The HyperX Alloy Origins and the Razer BlackWidow V3 are both fantastic gaming keyboards. They're each full-size and wired-only, but the Razer comes with a wrist rest, which the HyperX doesn't. They're both available in a variety of mechanical switches, and the units we tested each have linear switches that have a light typing experience. However, typing feels better on the HyperX because the keys feel more stable. Latency is lower on the HyperX and it displays pure white better than the HyperX.
The Razer BlackWidow was replaced the Razer BlackWidow V3, which improves on the predecessor. The original is only available with clicky Razer Green switches, while the newer version is also available with linear Razer Yellow switches, which we tested. They provide a lighter actuation than the Green switches and are quieter. Latency is lower on the newer version and it has better ergonomics because it comes with a wrist rest.
The Razer BlackWidow V3 Pro and the Razer BlackWidow V3 are both fantastic gaming keyboards. The V3 Pro can be used wirelessly or wired, is compatible with mobile operating systems, and comes with a plushier wrist rest. Also, its keys are more stable and wobble less. On the other hand, the V3's linear Razer Yellow switches have a shorter pre-travel distance and lower operating force than the V3 Pro's clicky Razer Green switches, giving it a lighter and more responsive feel.
The Razer BlackWidow Tournament Edition Chroma V2 and the Razer BlackWidow V3 are both fantastic wired gaming keyboards. The units we tested each have Razer Yellow switches, which provide a linear feel, and the Tournament Edition is also available with Razer Orange and Razer Green switches, while the V3 is available with the Greens. The main difference is that the Tournament Edition is TenKeyLess (TKL) and the V3 is full-size, so it has dedicated media keys. Typing feels a lot better on the Tournament Edition because it comes with a plushy wrist rest.

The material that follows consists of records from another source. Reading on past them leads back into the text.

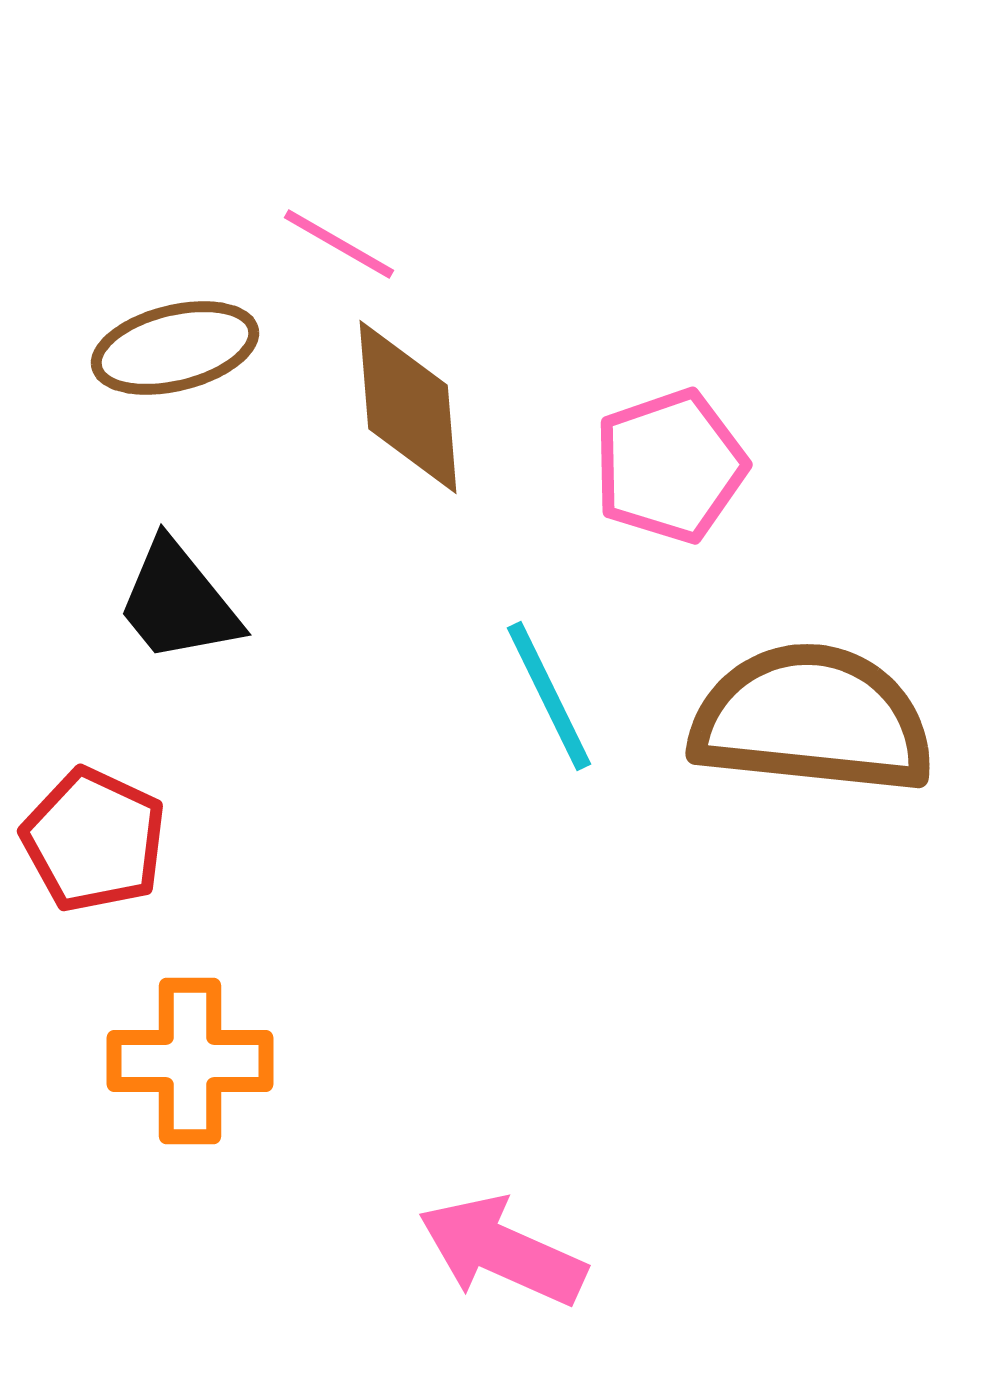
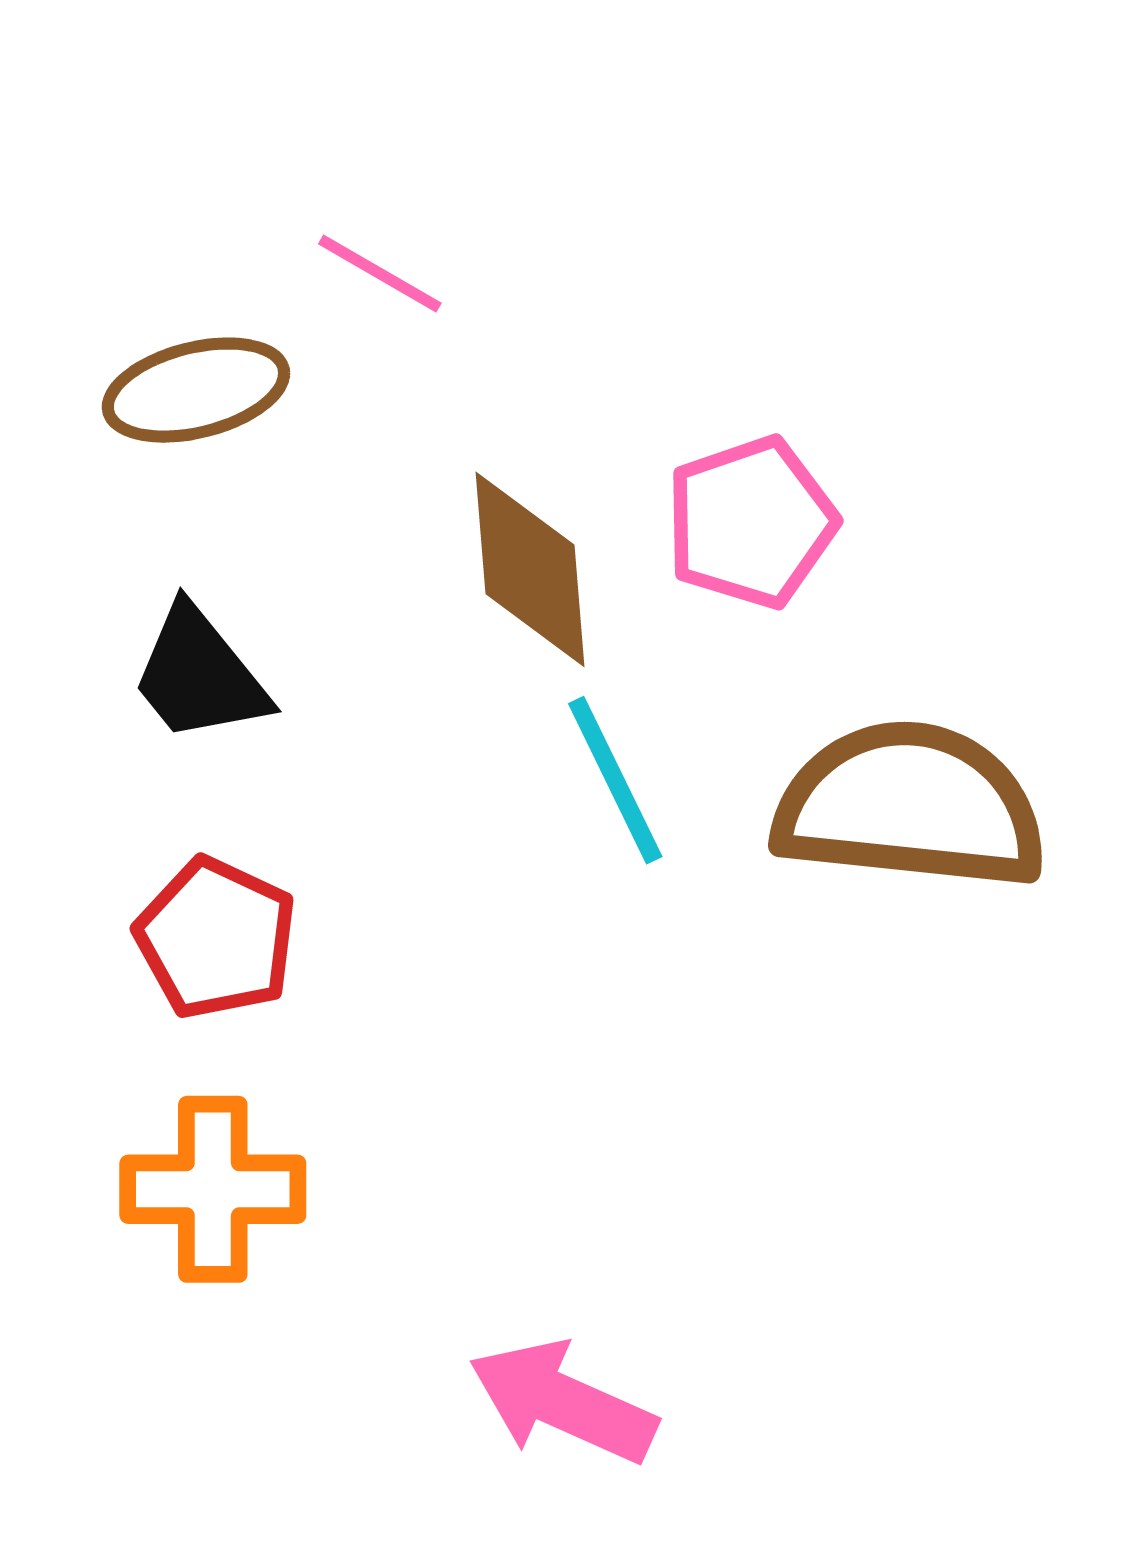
brown diamond: (408, 407) -> (530, 569), moved
red pentagon: (94, 840) -> (216, 938), moved

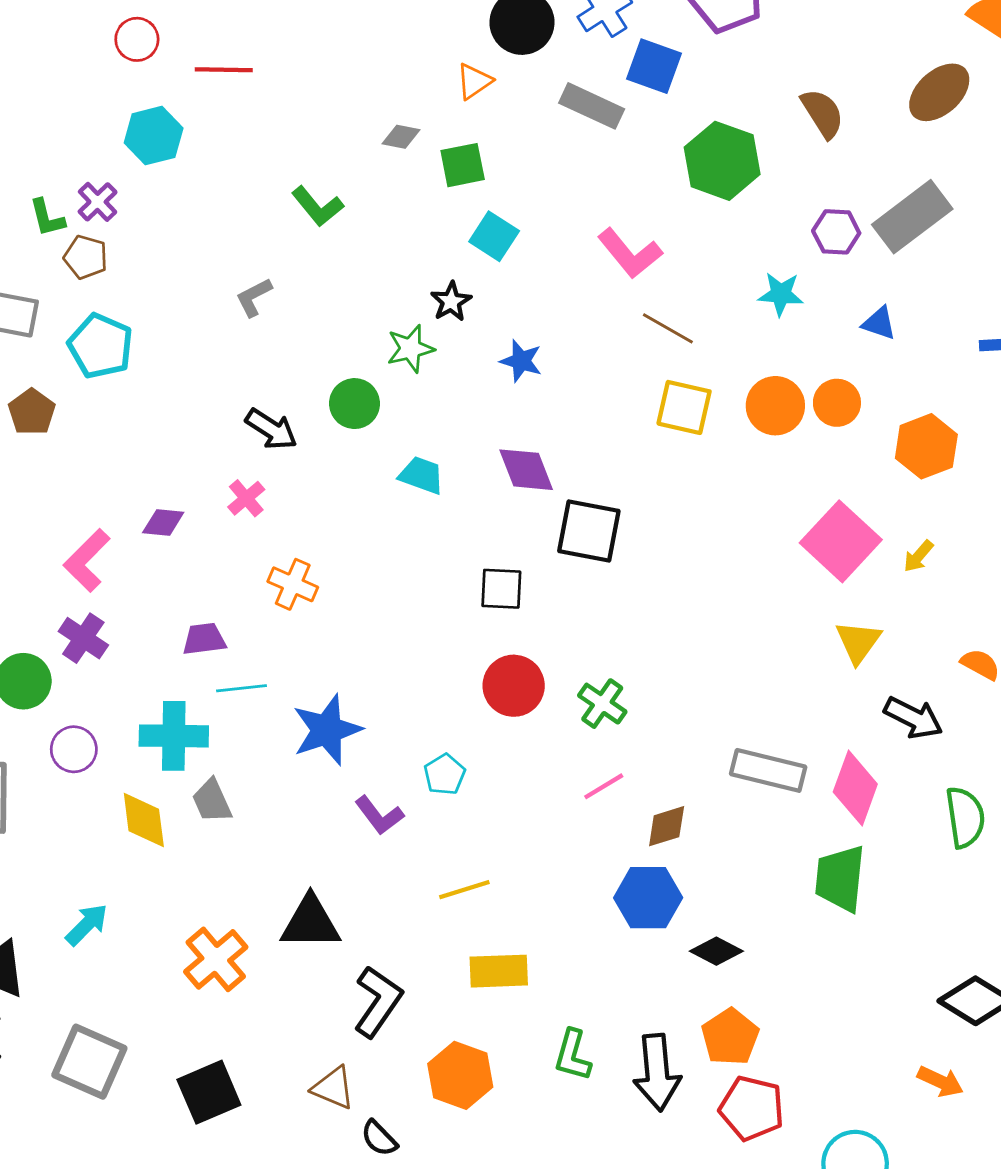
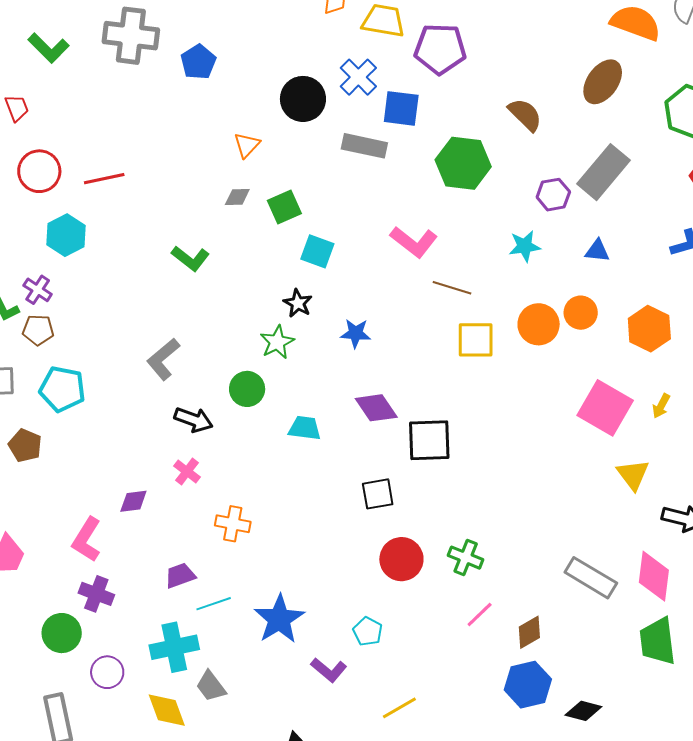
red circle: (137, 39) -> (39, 171), size x1.4
orange triangle: (474, 81) -> (247, 145), moved
gray L-shape: (254, 297) -> (163, 359), moved, size x1.4
gray rectangle: (768, 770) -> (591, 578), turned 30

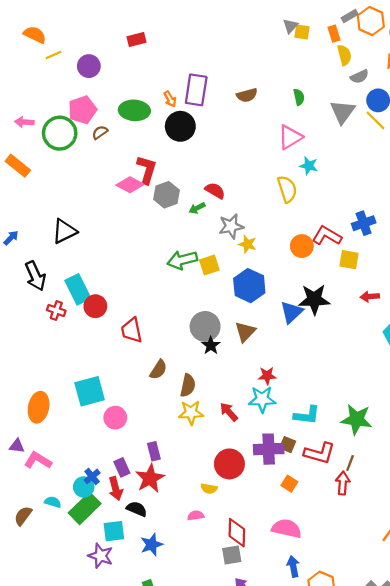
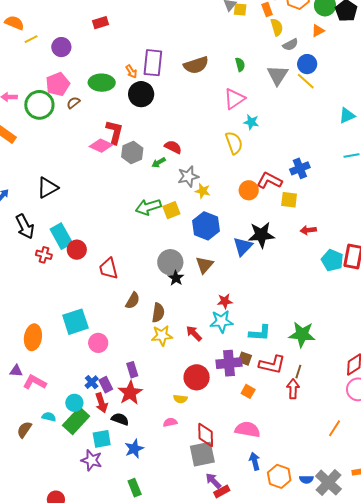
brown semicircle: (247, 95) -> (196, 65), size x1.4
blue cross: (92, 476) -> (92, 382), moved
gray square: (232, 555) -> (202, 454), size x1.5

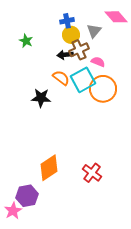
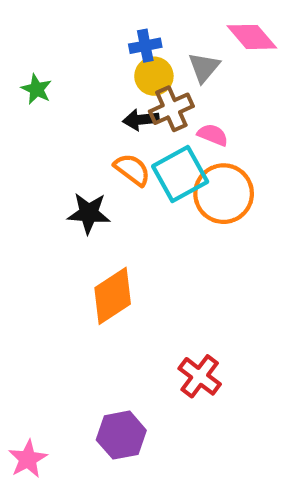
green star: (26, 41) -> (36, 89), moved
orange diamond: (49, 168) -> (113, 296), moved
purple hexagon: (27, 196) -> (121, 435), moved

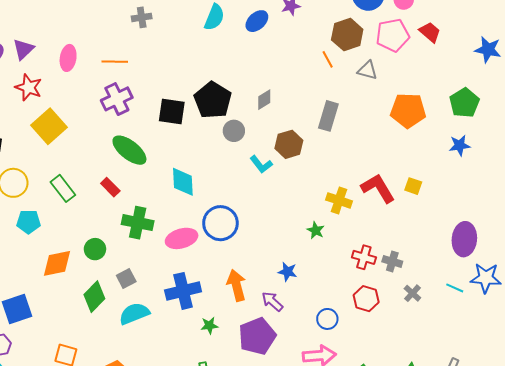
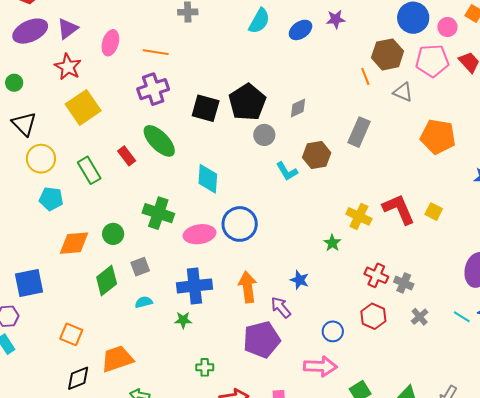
red rectangle: (110, 187) -> (127, 156), moved
cyan semicircle: (134, 314) -> (144, 302), size x0.6
green star: (209, 325) -> (183, 320), moved

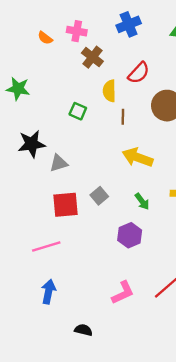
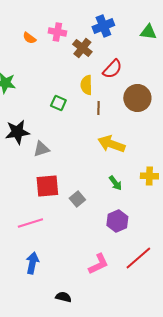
brown cross: (92, 57) -> (82, 48), moved
gray square: (99, 196) -> (77, 199), moved
purple hexagon: (130, 235) -> (117, 221), moved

The Razer BlackWidow V3 Mini HyperSpeed is a wireless and compact version of the wired Razer BlackWidow V3. The V3 is a better choice if you want a full-size board with a dedicated F-row, dedicated media keys, and a volume control knob. On the other hand, the V3 Mini HyperSpeed is a better choice if you want a smaller board to give you more space on your desk. It can pair with up to three devices at once via Bluetooth, and you can also use it via its USB receiver. Both boards are available with clicky Razer Green and linear Razer Yellow switches, but our V3 Mini HyperSpeed unit's Razer Green switches had a quality control issue where certain switches were much quieter than others.
The Razer BlackWidow V3 and the ASUS ROG Claymore II are both full-size gaming keyboards, but the Razer is wired, and the ASUS is wireless. The Razer has a dedicated media key and marginally lower wired latency. It's available with clicky Razer Green and linear Razer Yellow switches. On the other hand, the ASUS has a USB passthrough and a modular numpad, which you can put on either side of the board or remove completely to make the board a TKL size. Also, you can use the ASUS wirelessly via its USB receiver. It's available with clicky ROG RX Blue Optical Mechanical switches and linear ROG RX Red Optical Mechanical switches.